Retype the listing exactly. Leave out the images.
'''
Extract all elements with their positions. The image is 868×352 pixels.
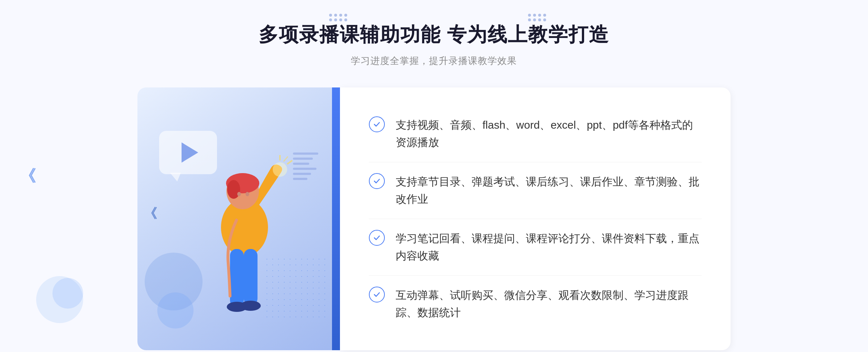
- top-dots-left: [329, 14, 347, 21]
- check-icon-4: [369, 287, 385, 302]
- svg-rect-6: [230, 249, 244, 307]
- svg-point-10: [273, 162, 287, 177]
- svg-line-12: [287, 160, 292, 164]
- left-arrow-decoration: 《: [20, 166, 36, 187]
- sub-title: 学习进度全掌握，提升录播课教学效果: [259, 55, 609, 67]
- feature-text-3: 学习笔记回看、课程提问、课程评论打分、课件资料下载，重点内容收藏: [396, 230, 702, 265]
- features-panel: 支持视频、音频、flash、word、excel、ppt、pdf等各种格式的资源…: [340, 87, 731, 350]
- check-icon-1: [369, 116, 385, 132]
- circle-decoration-2: [52, 278, 83, 309]
- page-wrapper: 多项录播课辅助功能 专为线上教学打造 学习进度全掌握，提升录播课教学效果 《: [0, 0, 868, 352]
- svg-rect-7: [244, 249, 258, 305]
- check-icon-2: [369, 173, 385, 189]
- svg-point-5: [246, 192, 249, 196]
- feature-item-3: 学习笔记回看、课程提问、课程评论打分、课件资料下载，重点内容收藏: [369, 219, 702, 276]
- illustration-arrow: 《: [144, 205, 157, 222]
- main-title: 多项录播课辅助功能 专为线上教学打造: [259, 22, 609, 48]
- feature-item-2: 支持章节目录、弹题考试、课后练习、课后作业、章节测验、批改作业: [369, 162, 702, 219]
- check-icon-3: [369, 230, 385, 246]
- person-illustration: [187, 141, 302, 350]
- page-header: 多项录播课辅助功能 专为线上教学打造 学习进度全掌握，提升录播课教学效果: [259, 22, 609, 67]
- feature-text-4: 互动弹幕、试听购买、微信分享、观看次数限制、学习进度跟踪、数据统计: [396, 287, 702, 321]
- svg-point-4: [237, 192, 241, 196]
- svg-line-13: [284, 156, 288, 162]
- svg-point-9: [241, 301, 261, 311]
- feature-item-1: 支持视频、音频、flash、word、excel、ppt、pdf等各种格式的资源…: [369, 106, 702, 162]
- feature-text-2: 支持章节目录、弹题考试、课后练习、课后作业、章节测验、批改作业: [396, 173, 702, 208]
- feature-text-1: 支持视频、音频、flash、word、excel、ppt、pdf等各种格式的资源…: [396, 116, 702, 151]
- content-area: 《: [137, 87, 731, 350]
- top-dots-right: [528, 14, 546, 21]
- illustration-panel: 《: [137, 87, 340, 350]
- blue-bar: [332, 87, 340, 350]
- feature-item-4: 互动弹幕、试听购买、微信分享、观看次数限制、学习进度跟踪、数据统计: [369, 276, 702, 332]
'''
> _TASK RESULT_
Extract all elements with their positions. The image is 868×352 pixels.
- top-dots-left: [329, 14, 347, 21]
- check-icon-4: [369, 287, 385, 302]
- svg-rect-6: [230, 249, 244, 307]
- svg-point-10: [273, 162, 287, 177]
- svg-line-12: [287, 160, 292, 164]
- left-arrow-decoration: 《: [20, 166, 36, 187]
- sub-title: 学习进度全掌握，提升录播课教学效果: [259, 55, 609, 67]
- feature-text-3: 学习笔记回看、课程提问、课程评论打分、课件资料下载，重点内容收藏: [396, 230, 702, 265]
- features-panel: 支持视频、音频、flash、word、excel、ppt、pdf等各种格式的资源…: [340, 87, 731, 350]
- check-icon-1: [369, 116, 385, 132]
- circle-decoration-2: [52, 278, 83, 309]
- page-wrapper: 多项录播课辅助功能 专为线上教学打造 学习进度全掌握，提升录播课教学效果 《: [0, 0, 868, 352]
- svg-rect-7: [244, 249, 258, 305]
- check-icon-2: [369, 173, 385, 189]
- svg-point-5: [246, 192, 249, 196]
- feature-item-3: 学习笔记回看、课程提问、课程评论打分、课件资料下载，重点内容收藏: [369, 219, 702, 276]
- illustration-arrow: 《: [144, 205, 157, 222]
- main-title: 多项录播课辅助功能 专为线上教学打造: [259, 22, 609, 48]
- feature-item-2: 支持章节目录、弹题考试、课后练习、课后作业、章节测验、批改作业: [369, 162, 702, 219]
- check-icon-3: [369, 230, 385, 246]
- person-illustration: [187, 141, 302, 350]
- page-header: 多项录播课辅助功能 专为线上教学打造 学习进度全掌握，提升录播课教学效果: [259, 22, 609, 67]
- feature-text-4: 互动弹幕、试听购买、微信分享、观看次数限制、学习进度跟踪、数据统计: [396, 287, 702, 321]
- svg-point-4: [237, 192, 241, 196]
- svg-line-13: [284, 156, 288, 162]
- svg-point-9: [241, 301, 261, 311]
- feature-item-1: 支持视频、音频、flash、word、excel、ppt、pdf等各种格式的资源…: [369, 106, 702, 162]
- feature-text-2: 支持章节目录、弹题考试、课后练习、课后作业、章节测验、批改作业: [396, 173, 702, 208]
- feature-text-1: 支持视频、音频、flash、word、excel、ppt、pdf等各种格式的资源…: [396, 116, 702, 151]
- content-area: 《: [137, 87, 731, 350]
- top-dots-right: [528, 14, 546, 21]
- illustration-panel: 《: [137, 87, 340, 350]
- blue-bar: [332, 87, 340, 350]
- feature-item-4: 互动弹幕、试听购买、微信分享、观看次数限制、学习进度跟踪、数据统计: [369, 276, 702, 332]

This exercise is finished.